セルフィと共にヴァイツァーもいたが、静かな表情をやや心配そうに変え、身を案じてくれていたことを覚えている。
あとは、特に印象に残ったことはない。戻ることはできないと聞き、国王夫妻との食事や、セルフィと話すとき以外は、ずっと部屋にいた。
それからしばらく経ってのことだ。魔族が攻めて来たという報せが、宮殿に入ったのは。
天井を見上げながら、当日の出来事を思い出す。
その日は朝から、ヴァイツァーが部屋に訪ねてきていた。彼は毎日、自分の部屋に挨拶に来る。彼にも予定があるため時間が決まっているわけではないが、その日は朝から顔を出し、他愛ない話をしていた。

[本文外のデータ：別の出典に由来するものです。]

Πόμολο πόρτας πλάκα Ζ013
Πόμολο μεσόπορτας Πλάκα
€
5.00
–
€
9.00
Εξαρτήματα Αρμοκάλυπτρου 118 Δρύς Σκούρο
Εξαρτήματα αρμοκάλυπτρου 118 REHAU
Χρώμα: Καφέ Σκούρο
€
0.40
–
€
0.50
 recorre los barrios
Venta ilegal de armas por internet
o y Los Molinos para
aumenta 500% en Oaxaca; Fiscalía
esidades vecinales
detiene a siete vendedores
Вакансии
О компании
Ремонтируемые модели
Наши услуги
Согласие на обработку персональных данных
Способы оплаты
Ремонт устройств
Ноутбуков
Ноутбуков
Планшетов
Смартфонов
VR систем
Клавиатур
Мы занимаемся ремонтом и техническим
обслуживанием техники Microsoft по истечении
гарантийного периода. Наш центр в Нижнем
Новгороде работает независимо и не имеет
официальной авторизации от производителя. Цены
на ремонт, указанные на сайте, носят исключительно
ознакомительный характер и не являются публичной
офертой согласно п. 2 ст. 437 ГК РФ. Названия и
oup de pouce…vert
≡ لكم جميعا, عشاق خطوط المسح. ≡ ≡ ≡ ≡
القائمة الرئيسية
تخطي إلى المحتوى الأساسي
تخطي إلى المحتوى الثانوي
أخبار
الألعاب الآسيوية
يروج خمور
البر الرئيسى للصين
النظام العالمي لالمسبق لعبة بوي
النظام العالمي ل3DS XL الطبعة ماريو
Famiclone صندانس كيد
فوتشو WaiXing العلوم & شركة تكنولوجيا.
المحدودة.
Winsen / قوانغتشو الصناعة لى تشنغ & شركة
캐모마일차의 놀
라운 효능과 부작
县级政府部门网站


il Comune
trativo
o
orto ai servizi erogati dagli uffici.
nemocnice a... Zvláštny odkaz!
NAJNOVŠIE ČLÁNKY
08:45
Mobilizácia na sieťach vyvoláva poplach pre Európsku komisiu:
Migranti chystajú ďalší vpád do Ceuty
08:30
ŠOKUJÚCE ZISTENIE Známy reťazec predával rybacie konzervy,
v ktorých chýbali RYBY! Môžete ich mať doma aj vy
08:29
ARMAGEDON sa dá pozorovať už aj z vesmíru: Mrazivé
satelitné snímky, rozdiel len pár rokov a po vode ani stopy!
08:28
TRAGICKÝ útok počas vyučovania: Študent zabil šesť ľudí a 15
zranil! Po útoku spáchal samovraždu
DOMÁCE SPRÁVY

……そんな話が終わったあとに、ふとヴァイツァーが訊ねてきたところをよく覚えている。
「――勇者殿、生活に不備はありませんか?」
椅子に腰かけ、そう気遣いを掛けてくれるヴァイツァーに、自身は笑顔を見せて答える。
「大丈夫。ハウスメイドのみんなは良くしてくれるから、不自由とかはしてない」
「そうですか。ですが、何かあればすぐに言って下さい。勇者殿は国賓。遠慮なさる必要はございません」
「じゃあその勇者殿って言うの、やめてほしい」
「え……?」
まず自分に求められるとは露ほども思っていなかったのだろう。ヴァイツァーは呆気に取られた表情を見せる。
「それは……その……」
おそらくは彼にとって「勇者殿」は敬称含めての呼び名、ということになっているのだろう。王族であるため、ほとんどの相手を呼び捨てに出来るが、かといって勇者を蔑ろになどできない。それゆえの勇者殿なのだ。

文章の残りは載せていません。